I am always saddened, and a little bit disturbed, to see the hobbling and abuse directed toward a clear example of a public service delivering a net good so well.
Prior to that mess, the Post Office made regular and significant contributions to the treasury, funds to be part of the General Budget.
It is a shame to see leadership priorities and politics cause so much grief.
That's a little broad. Oversight would be sufficient.
The Post Office is fundemental to our society.
It needs to be treated as such.
These ongoing games being played by Congress are expensive and should bot be tolerated by Americans who should demand a remedy so the otherwise exemplary service can continue as it has since the beginning.
There literally is no benefit to a private service being primary. State laws, etc... Federal govt is entirely appropriate here.
Your comment about what oversight means, is separate and also not legal or factual. It's partisan comment that adds nothing.
It means Congress needs to do it.
"Shall" has specific meaning too. "Shall" is not optional.
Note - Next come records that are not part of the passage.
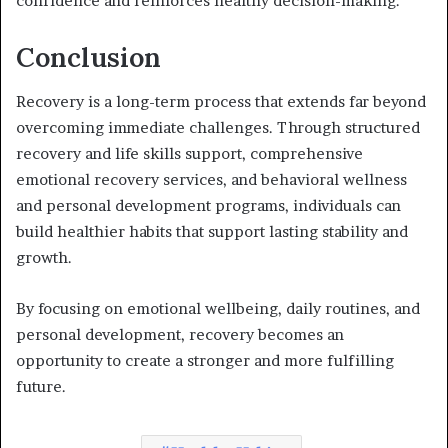
confidence and reinforces healthy decision-making.
Conclusion
Recovery is a long-term process that extends far beyond
overcoming immediate challenges. Through structured
recovery and life skills support, comprehensive
emotional recovery services, and behavioral wellness
and personal development programs, individuals can
build healthier habits that support lasting stability and
growth.
By focusing on emotional wellbeing, daily routines, and
personal development, recovery becomes an
opportunity to create a stronger and more fulfilling
future.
It means "must" and or "will"
And that is the basis for my comment.
An analysis that talks about "the subsidies and legal monopolies that Congress bestows upon the post office" without talking about their unique costs - being required to deliver first class mail just about everywhere, at prices mandated by Congress that represent a loss in many geographic areas - is incomplete.
There is nothing wrong with the otherwise exemplary Post Office, other than too many in both government and private industry don't like it and want it privatized.
They want that as an opportunity, not any meaningful benefit to the American people.
If there are extra taxes on tobacco and alcohol, there can damn sure be extra taxes on junk mail. Let's start at 5000% and adjust from there.
Or, put some sort of escrow/credit/thing in the opt-out mechanism. Where the sender has to swear on a stack of dollars that I actually want this. And if I do actually want this, cool, I keep receiving it, they keep their money. But if I opt out, then the sender forfeits their bet, and next time it's more expensive for them. This would incentivize senders to make their mailings carefully chosen or highly valuable (think bribes to the recipient), or both.
Really, what I want is a postal equivalent of that "button that shocks the shit out of someone on the internet". I would just lean a brick on the button until the junkmailers have smoke coming out their ears.
I'd imagine this would actually be quite difficult on first amendment grounds if you start filtering by sender / message contents and would sweep in things like paychecks if you don't.
That is, until they come to tax email.
Here in Finland you can opt out of unaddressed bulk mail by adding a "no ads" note on your mailbox/mailslot.
99%+ of bulk mail is unaddressed here (addressed mail would be more expensive and senders would need address databases etc.).
Though there are also other companies delivering both addressed and unaddressed items (the state-owned postal service has no legal monopoly).
> Mailpieces are simply addressed to "Postal Customer" and your mail will be delivered to every address on your selected routes.
The area the customer selects are carrier routes. When you select a route, the carrier is given a stack of your fliers and they simply hand one out to each address.
First class mail just barely edges out shipping packages here.